This year TUG is participating in Google's Summer of Code program as a “mentoring organization”.
All organizational SoC-related discussions for TUG happen on the firstname.lastname@example.org, mailing list; feel free to subscribe.
This page has all the SoC-related information for TUG: our project ideas, a suggested project application template, information on submitting more ideas for the list, and a few general links.
The first three projects listed here were funded to go forward. The final proposals are listed on TUG's summary page at Google.
The most recent variants of TeX (XeTeX, LuaTeX) allow direct UTF-8 input and are therefore thought of as Unicode-enabled’. Nevertheless, they lack many capabilities that Unicode requires: for example, none of the various TeX extensions (also known as ‘engines’) handle combining characters correctly: in some cases, sequences including combining characters will render correctly because the current font supports them, but no provision is made for general handling of Unicode combining characters. Nevertheless, TeX has always had an outstanding tradition of handling complicated diacritic marks (using the \accent primitive) which predates Unicode by almost 15 years; but there has been almost no attempt to put this into relation with Unicode. An interesting addition to TeX could attempt to make that relation explicit while implementing the processes specified by Unicode (in particular normalization, which defines canonical transformations between fully composed and fully decomposed character sequences).
Another example is bidirectional typesetting: although experiments for mixing right-to-left with left-to-right text in TeX were made as early as 1987 (thus again predating Unicode), little effort has been undertaken to make TeX compliant with the Unicode bidi algorithm. Another example is line breaking properties: TeX's hyphenation algorithm is universally thought as very good, but does not take into account Unicode line breaking properties.
Implementing these properties could be done in a number of ways, using either or both of the newest TeX engines (XeTeX or LuaTeX, as already mentioned) and would give rise to a much more fully Unicode-compliant extension of TeX.

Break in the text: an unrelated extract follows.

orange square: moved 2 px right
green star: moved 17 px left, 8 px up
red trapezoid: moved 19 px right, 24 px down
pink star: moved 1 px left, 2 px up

Proposed by the potential student; mentor would be Eric Muller.
texshow (sources, ConTeXt command list) is a web-based tool for displaying ConTeXt documentation. It is in need of significant work:
Proposed by the potential student; mentors would be Hans Hagen and Taco Hoekwater.
MathTran is a public web service, that translates TeX-notation mathematics into high-quality bitmap images, primarily for inclusion on web pages. This development of MathTran was funded by JISC and The Open University. At present MathTran serves about 30,000 images a day. MathTran is similar in many ways to Google Charts.

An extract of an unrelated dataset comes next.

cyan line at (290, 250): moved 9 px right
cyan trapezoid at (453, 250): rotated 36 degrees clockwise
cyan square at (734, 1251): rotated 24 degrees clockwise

Mentor would be Jonathan Fine. Continuing information available on Jonathan's MathTran blog.
Implement a C and/or Lua binding of the TeX Live package management system. Details.
Proposed by the potential student; mentors would be Norbert Preining and Karl Berry.
Improve Dublin Core metadata support in TeX. This requires significant experience in programming TeX macros, although changes in the TeX implementation should not be needed. Details.
Mentors would be Matthew Leingang and Peter Flynn.
Student proposals are submitted via the Google Summer of Code web site. When proposing your project, please make sure you include the following information. However, before submitting anything, it is wise to talk with the existing maintainers and other developers first, to establish contact, be sure there are no unexpected questions or issues, etc.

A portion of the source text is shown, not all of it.